[Page-level text extractions]
== Segment start ==

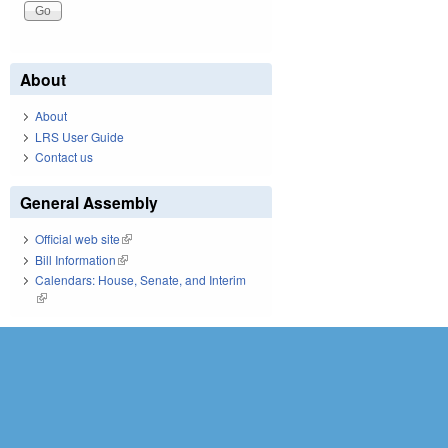
About
About
LRS User Guide
Contact us
General Assembly
Official web site
(link is external)
Bill Information
(link is external)
Calendars: House, Senate, and Interim
(link is external)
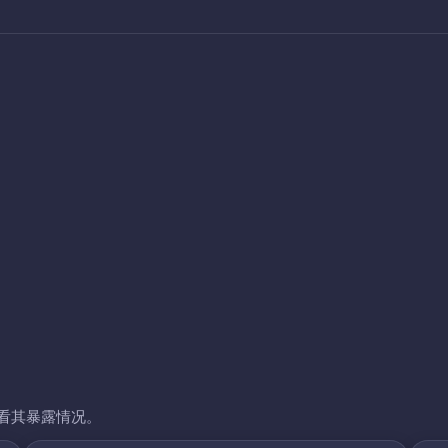
看其暴露情况。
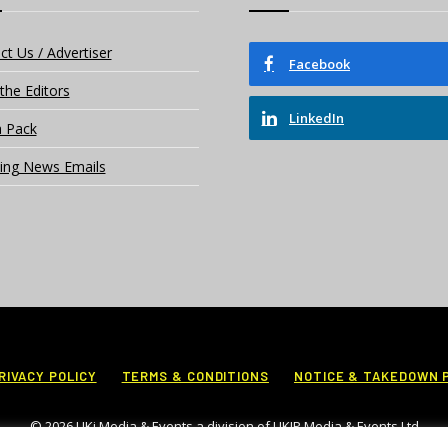
ct Us / Advertiser
Facebook
the Editors
LinkedIn
 Pack
ing News Emails
RIVACY POLICY
TERMS & CONDITIONS
NOTICE & TAKEDOWN 
© 2026 UKi Media & Events a division of UKIP Media & Events Ltd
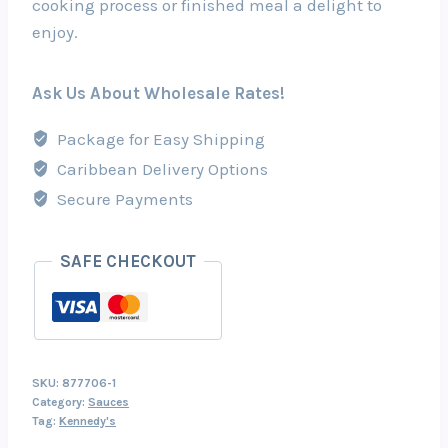
cooking process or finished meal a delight to
enjoy.
Ask Us About Wholesale Rates!
Package for Easy Shipping
Caribbean Delivery Options
Secure Payments
SAFE CHECKOUT
SKU:
877706-1
Category:
Sauces
Tag:
Kennedy's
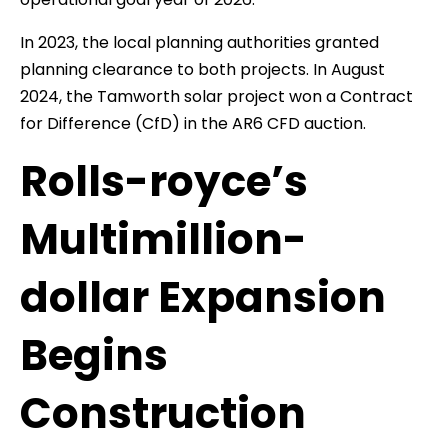
In 2023, the local planning authorities granted
planning clearance to both projects. In August
2024, the Tamworth solar project won a Contract
for Difference (CfD) in the AR6 CFD auction.
Rolls-royce’s
Multimillion-
dollar Expansion
Begins
Construction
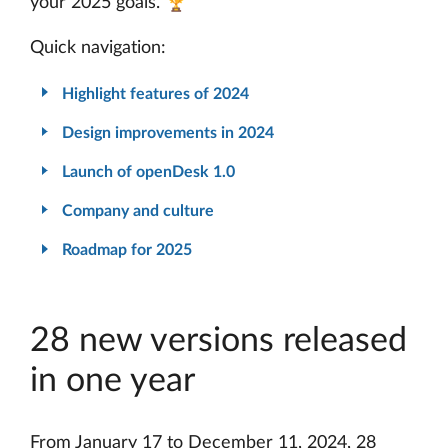
your 2025 goals. 🏆
Quick navigation:
Highlight features of 2024
Design improvements in 2024
Launch of openDesk 1.0
Company and culture
Roadmap for 2025
28 new versions released
in one year
From January 17 to December 11, 2024, 28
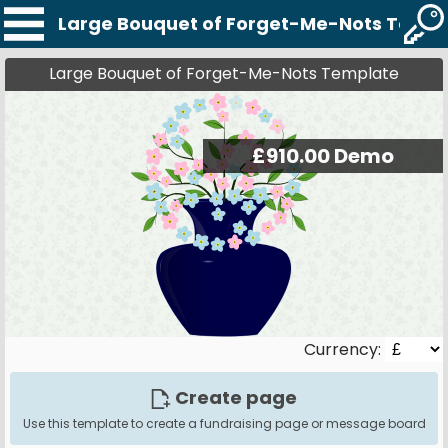
Large Bouquet of Forget-Me-Nots Temp
Large Bouquet of Forget-Me-Nots Template
Currency:
Create page
Use this template to create a fundraising page or message board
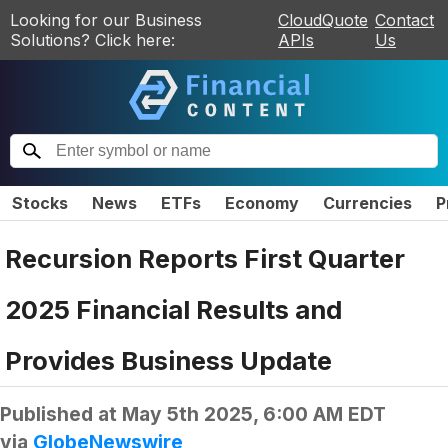
Looking for our Business
CloudQuote
Contact
Solutions? Click here:
APIs
Us
Stocks
News
ETFs
Economy
Currencies
P
Recursion Reports First Quarter
2025 Financial Results and
Provides Business Update
Published at
May 5th 2025, 6:00 AM EDT
via
GlobeNewswire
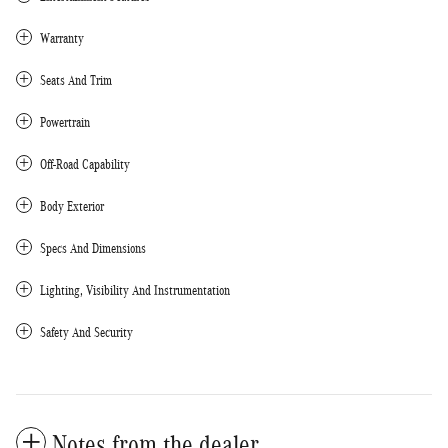
Warranty
Seats And Trim
Powertrain
Off-Road Capability
Body Exterior
Specs And Dimensions
Lighting, Visibility And Instrumentation
Safety And Security
Notes from the dealer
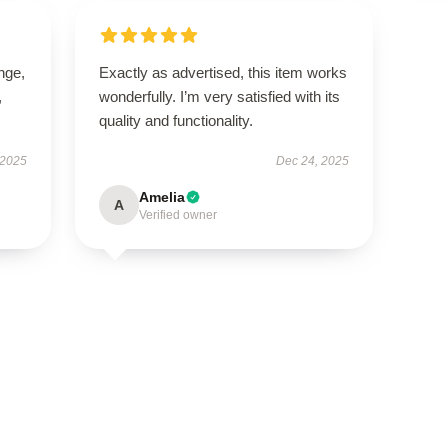
ange,
Exactly as advertised, this item works
,
wonderfully. I’m very satisfied with its
quality and functionality.
 2025
Dec 24, 2025
Amelia
A
Verified owner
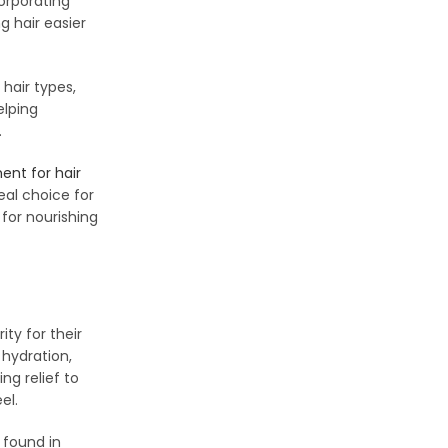
corporating
g hair easier
 hair types,
elping
.
ent for hair
eal choice for
for nourishing
ity for their
 hydration,
ng relief to
el.
 found in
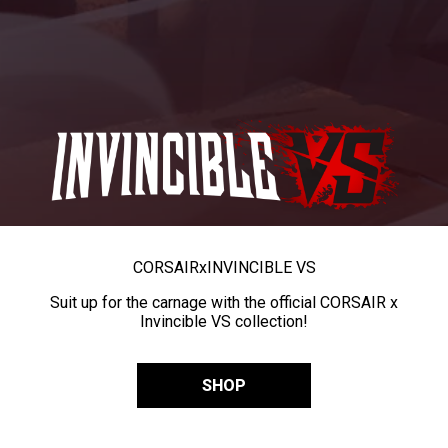
CORSAIR
x
INVINCIBLE VS
Suit up for the carnage with the official CORSAIR x
Invincible VS collection!
SHOP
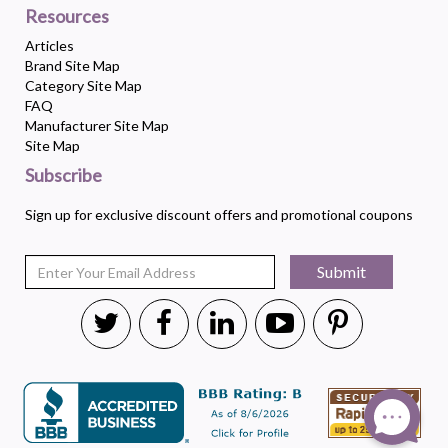
Resources
Articles
Brand Site Map
Category Site Map
FAQ
Manufacturer Site Map
Site Map
Subscribe
Sign up for exclusive discount offers and promotional coupons
Submit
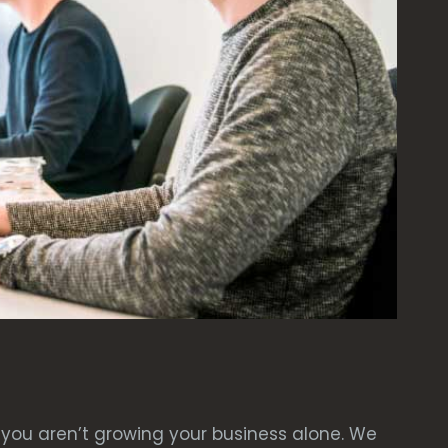
you aren’t growing your business alone. We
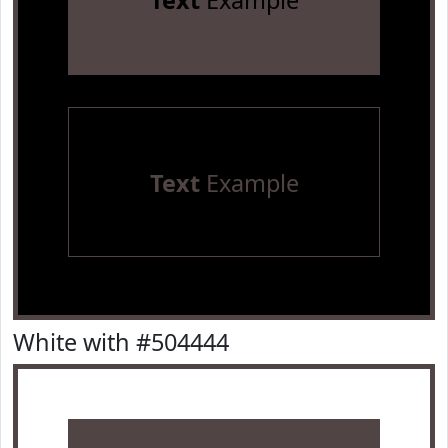
Text
Example
Text
Example
White with #504444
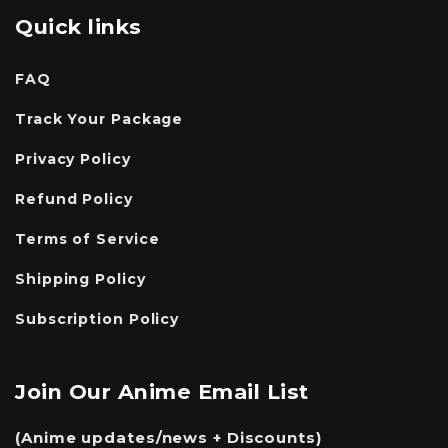
Quick links
FAQ
Track Your Package
Privacy Policy
Refund Policy
Terms of Service
Shipping Policy
Subscription Policy
Join Our Anime Email List
(Anime updates/news + Discounts)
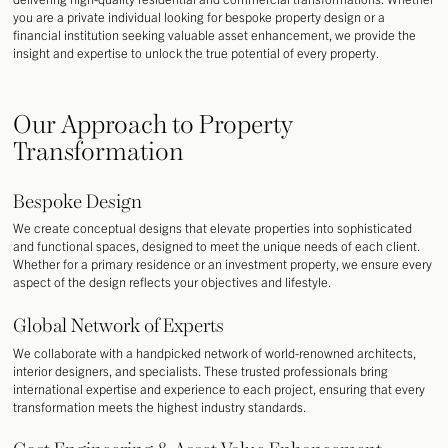
you are a private individual looking for bespoke property design or a
financial institution seeking valuable asset enhancement, we provide the
insight and expertise to unlock the true potential of every property.
Our Approach to Property
Transformation
Bespoke Design
We create conceptual designs that elevate properties into sophisticated
and functional spaces, designed to meet the unique needs of each client.
Whether for a primary residence or an investment property, we ensure every
aspect of the design reflects your objectives and lifestyle.
Global Network of Experts
We collaborate with a handpicked network of world-renowned architects,
interior designers, and specialists. These trusted professionals bring
international expertise and experience to each project, ensuring that every
transformation meets the highest industry standards.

== Segment end ==

ABOUT THIS EXERCISE> Select every line in the records above that contains the word "hair".

EXERCISE SOLUTION>
g hair easier
 hair types,
ent for hair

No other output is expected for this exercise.